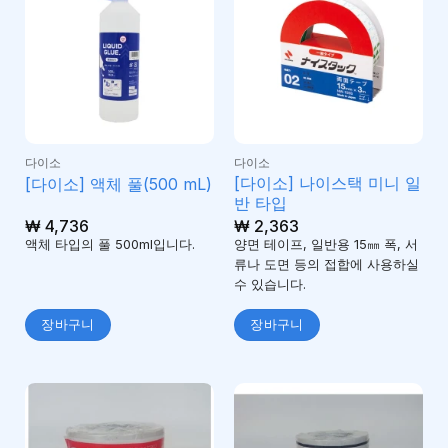
다이소
다이소
[다이소] 나이스택 미니 일
[다이소] 액체 풀(500 mL)
반 타입
₩
4,736
₩
2,363
액체 타입의 풀 500ml입니다.
양면 테이프, 일반용 15㎜ 폭, 서
류나 도면 등의 접합에 사용하실
수 있습니다.
장바구니
장바구니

********************

What the exercise asks:
Output everything in the records exactly, leaving pictures out.

Response below:
다이소
다이소
[다이소] 나이스택 미니 일
[다이소] 액체 풀(500 mL)
반 타입
₩
4,736
₩
2,363
액체 타입의 풀 500ml입니다.
양면 테이프, 일반용 15㎜ 폭, 서
류나 도면 등의 접합에 사용하실
수 있습니다.
장바구니
장바구니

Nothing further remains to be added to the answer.